Python webhook transformer blocking on CRM Lookup Timeout

def transform_cognigy(payload):
 score = payload.get("data", {}).get("intent", {}).get("confidence", 0.0)
 return {"intent_score": score, "entities": payload.get("data", {}).get("entities", [])}

The Webhook Endpoint won’t hold requests when the CRM Lookup Timeout exceeds the configured REQUEST_TIMEOUT. We’re hitting 504 errors during the direct API integration because the deep object traversal blocks the main thread.

Switching to async calls helps, but the DEFAULT_VALUE_INJECTION step still fails when the CRM response lacks the required CUSTOMER_ID field. The latency logger can’t keep up with the transformation pipeline anyway.

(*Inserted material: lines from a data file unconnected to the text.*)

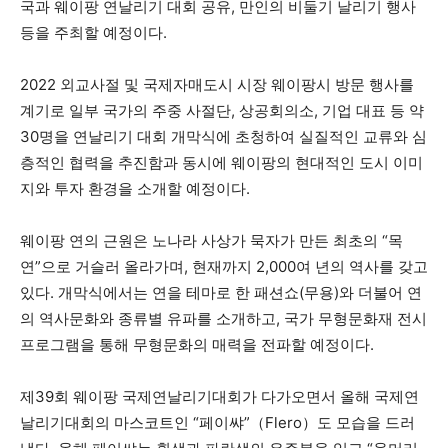
국과 웨이팡 연날리기 대회 공유, 만인의 비둘기 날리기 행사
등을 주최할 예정이다.
2022 외교사절 및 국제자매도시 시장 웨이팡시 방문 행사를
계기로 일부 국가의 주중 사절단, 상공회의소, 기업 대표 등 약
30명을 연날리기 대회 개막식에 초청하여 실질적인 교류와 심
층적인 협력을 추진함과 동시에 웨이팡의 현대적인 도시 이미
지와 투자 환경을 소개할 예정이다.
웨이팡 연의 근원은 노나라 사상가 묵자가 만든 최초의 “목
연”으로 거슬러 올라가며, 현재까지 2,000여 년의 역사를 갖고
있다. 개막식에서는 연을 테마로 한 패션쇼(무용)와 더불어 연
의 역사문화와 종류별 유파를 소개하고, 국가 무형문화재 전시
프로그램을 통해 무형문화의 매력을 전파할 예정이다.
제39회 웨이팡 국제연날리기대회가 다가오면서 올해 국제연
날리기대회의 마스코트인 “페이쌰”（Flero）도 모습을 드러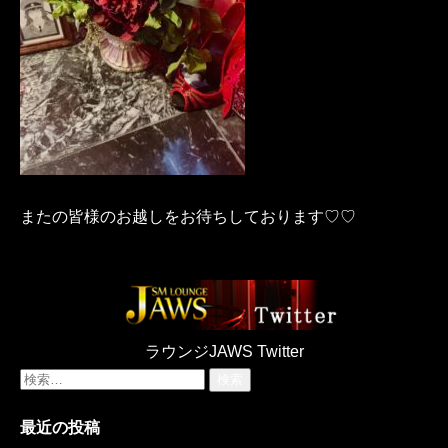
またの皆様のお越しをお待ちしております♡♡
ラウンジJAWS Twitter
検
索:
最近の投稿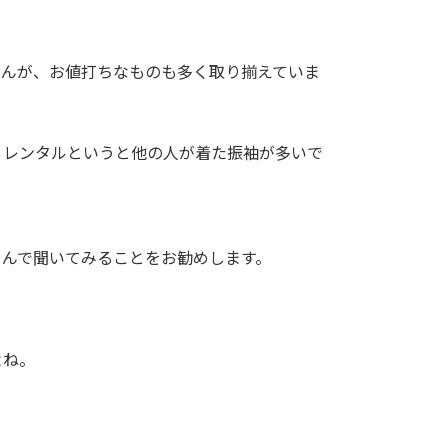
せんが、お値打ちなものも多く取り揃えていま
。レンタルというと他の人が着た振袖が多いで
さんで聞いてみることをお勧めします。
よね。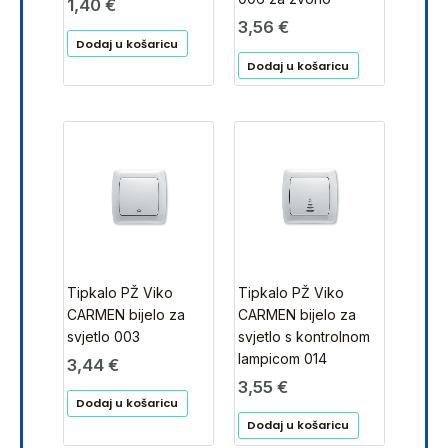
1,40
€
3,56
€
Dodaj u košaricu
Dodaj u košaricu
Tipkalo PŽ Viko
Tipkalo PŽ Viko
CARMEN bijelo za
CARMEN bijelo za
svjetlo 003
svjetlo s kontrolnom
lampicom 014
3,44
€
3,55
€
Dodaj u košaricu
Dodaj u košaricu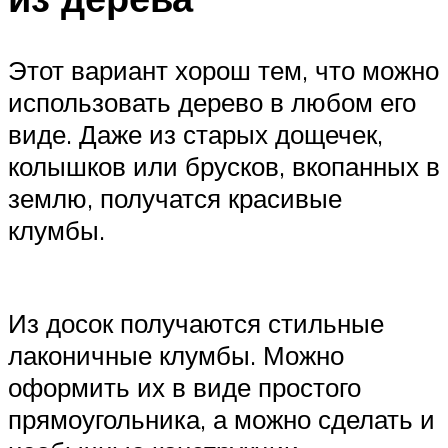
Этот вариант хорош тем, что можно
использовать дерево в любом его
виде. Даже из старых дощечек,
колышков или брусков, вкопанных в
землю, получатся красивые
клумбы.
Из досок получаются стильные
лаконичные клумбы. Можно
оформить их в виде простого
прямоугольника, а можно сделать и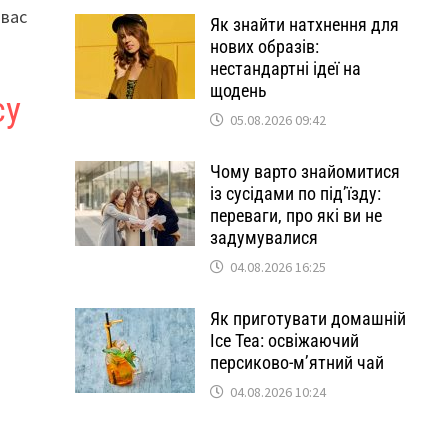
 вас
Як знайти натхнення для
нових образів:
нестандартні ідеї на
щодень
су
05.08.2026 09:42
Чому варто знайомитися
із сусідами по під’їзду:
переваги, про які ви не
задумувалися
04.08.2026 16:25
Як приготувати домашній
Ice Tea: освіжаючий
персиково-м’ятний чай
04.08.2026 10:24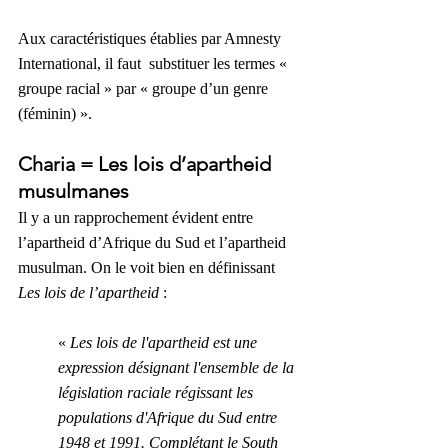
Aux caractéristiques établies par Amnesty 
International, il faut  substituer les termes « 
groupe racial » par « groupe d’un genre 
(féminin) ».
Charia = Les lois d’apartheid 
musulmanes
Il y a un rapprochement évident entre 
l’apartheid d’Afrique du Sud et l’apartheid 
musulman. On le voit bien en définissant 
Les lois de l’apartheid
 :
«
 Les lois de l'apartheid est une 
expression désignant l'ensemble de la 
législation raciale régissant les 
populations d'Afrique du Sud entre 
1948 et 1991. Complétant le South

nice-cxone-studio-sdk enforces strict thread blocking on the REST Proxy, so we tried adding a timeout parameter to the requests library and it failed hard when the CRM payload got too large. You’ll need to switch to an async fetch like this:

import asyncio
async def fetch_crm(session_id):
 return await asyncio.wait_for(session.get(f"https://crm.api/lookup/{session_id}"), timeout=5.0)

Which endpoint are you actually hitting since the default config ignores REQUEST_TIMEOUT anyway. The gateway just drops the packet if the CRM lags past that window.

{
 "given": "CRM lookup completes within 2s",
 "uponReceiving": "webhook transform request",
 "withRequest": {
 "method": "POST",
 "path": "/api/v2/analytics/webhooks/{webhookId}/trigger",
 "headers": {
 "Content-Type": ["application/json"]
 },
 "body": {
 "event": {
 "type": "conversation:updated"
 }
 }
 },
 "willRespondWith": {
 "status": 200,
 "headers": {
 "Content-Type": ["application/json"]
 },
 "body": {
 "intent_score": 0.95,
 "entities": []
 }
 }
}
  • The 504 is expected behavior. Genesys Cloud drops the webhook connection if the handler doesn’t return a 2xx response within 5 seconds. Your CRM lookup is blocking the event loop, so the handshake never finishes.
  • Offload the CRM fetch to a background worker. The webhook transform needs to return the payload shape defined in the contract immediately. The contract expects a fast response, not a synchronous database hit.
  • Your Pact consumer test probably isn’t validating the timeout boundary. Add a timeout matcher to the provider state to simulate the slow CRM response locally. Catching this in CI prevents the 504s from hitting production.
  • Check the webhook configuration at /api/v2/analytics/webhooks/{webhookId}. The retry policy might be masking the initial failure, but the data won’t sync until the handler stops blocking.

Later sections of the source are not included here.